Cariye çaresiz kalınca ahvali anlattı. Yoldaki çadırı, o erin gidip aslanı öldürüp geldiği halde âletinin hala gergedan boynuzu gibi ayakta olduğunu, ondan sonrasını...
ve halifenin fare çıtırtısından sönüşünü gördüğünde dayanamayıp güldüğünü bildirdi.
Halife kendi suçunu, kızı ele geçirmek için ettiği ısrarı anıp tövbe etti. Allah’tan bağışlanmak diledi. Dedi ki:
- Başkalarına yaptığım şeyler; ceza haline geldi, bana çattı. Mevkiime güvenip başkalarının eşine kasdettim. Bu kasıt bana döndü, kuyuya düştüm. Başkasının kapısını, dövdüm, o da tuttu, benim kapımı dövdü. Kim başkasının karısına kötülük ederse, bil ki, kendi karısına pezevenklik eder. Çünki bu kötülüğün cezası, tıpkı onun gibi olan bir kötülüğe uğramaktır. Suçun cezası o suçun misli olur. Musul padişahının cariyesini zorla aldım. Benden de onu derhal aldılar. En emniyetli adamım bana hıyanette bulundu. Ama kin gütme zamanı değil. Artık başkasını incitemem. Buradan ileriye gidemem artık. Sabır ve merhametten iyi bir iş yok şu anda. Affet bizi Allah’ım.
Sonra cariyeye döndü:
- Bu senden duyduğum sözü kimseye söylemeyeceksin. Seni, beyinle evlendireceğim. Amma sakın ola ki, o hikayeyi bir daha anmayasın. Ki, benden utanmasın. Çünki, o bir kötülük etti ama, yüz binlerce de iyilik etmiştir. Defalarca sınanmıştır. Senden de güzel olanları emanet ettim de, kıllarına halel gelmedi. Bu olan şey benim yaptıklarımın karşılığıdır.

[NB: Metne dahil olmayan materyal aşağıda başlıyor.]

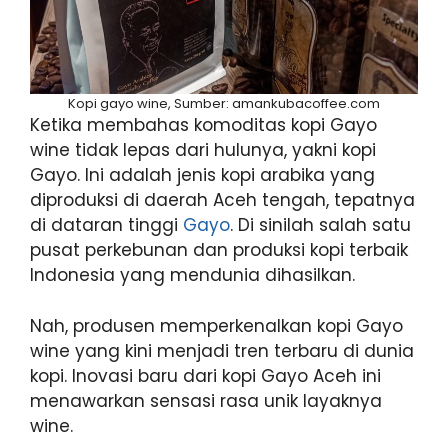
Kopi gayo wine, Sumber: amankubacoffee.com
Ketika membahas komoditas kopi Gayo
wine tidak lepas dari hulunya, yakni kopi
Gayo. Ini adalah jenis kopi arabika yang
diproduksi di daerah Aceh tengah, tepatnya
di dataran tinggi
Gayo
. Di sinilah salah satu
pusat perkebunan dan produksi kopi terbaik
Indonesia yang mendunia dihasilkan.
Nah, produsen memperkenalkan kopi Gayo
wine yang kini menjadi tren terbaru di dunia
kopi. Inovasi baru dari kopi Gayo Aceh ini
menawarkan sensasi rasa unik layaknya
wine.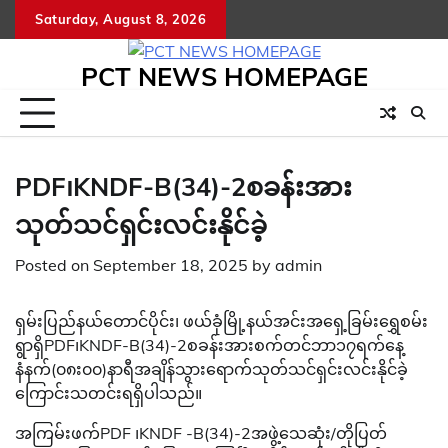
Skip
Saturday, August 8, 2026
to
content
PCT NEWS HOMEPAGE
PDF၊KNDF-B(34)-2စခန်းအား
သုတ်သင်ရှင်းလင်းနိုင်ခဲ့
Posted on
September 18, 2025
by
admin
ရှမ်းပြည်နယ်တောင်ပိုင်း၊ ဖယ်ခုံမြို့နယ်အင်းအရှေ့ခြမ်းရွှေစမ်း
ရွာရှိPDF၊KNDF-B(34)-2စခန်းအားစက်တင်ဘာ၁၇ရက်နေ့
နံနက်(၀၈း၀၀)နာရီအချိန်သွားရောက်သုတ်သင်ရှင်းလင်းနိုင်ခဲ့
ကြောင်းသတင်းရရှိပါသည်။
အကြမ်းဖက်PDF ၊KNDF -B(34)-2အဖွဲ့သေဆုံး/တိုပြတ်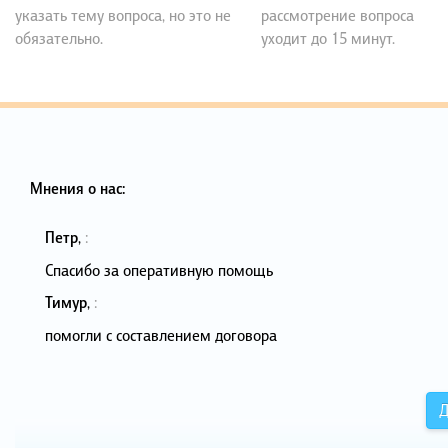
указать тему вопроса, но это не
рассмотрение вопроса
обязательно.
уходит до 15 минут.
Мнения о нас:
Петр
,
:
Спасибо за оперативную помощь
Тимур
,
:
помогли с составлением договора
Д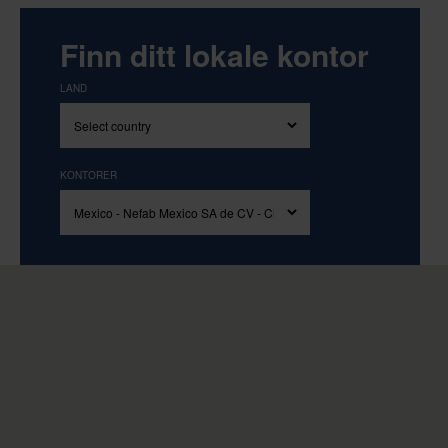
Finn ditt lokale kontor
LAND
KONTORER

Sonra o kumandanını huzuruna çağırttı. Hırsını, hışmını yendi. Bir bahane buldu. Dedi ki:
- Ben bu cariyeden soğudum. Çocuğumun anası kıskanmakta bunu. Tencere gibi kaynamakta. Nede olsa oğlumun anasıdır, böyle cevir ve cefalara layık değildir. Hasılı bu cariyeyi birine vereceğim. Ve senden de daha iyisini bulacak değilim ya!.. Onun için canını ortaya koydun. En çok sana layıktır!..
Öfkesini, hırsını yendi. O ay parçası cariyeyi, o beye nikahlayıp verdi.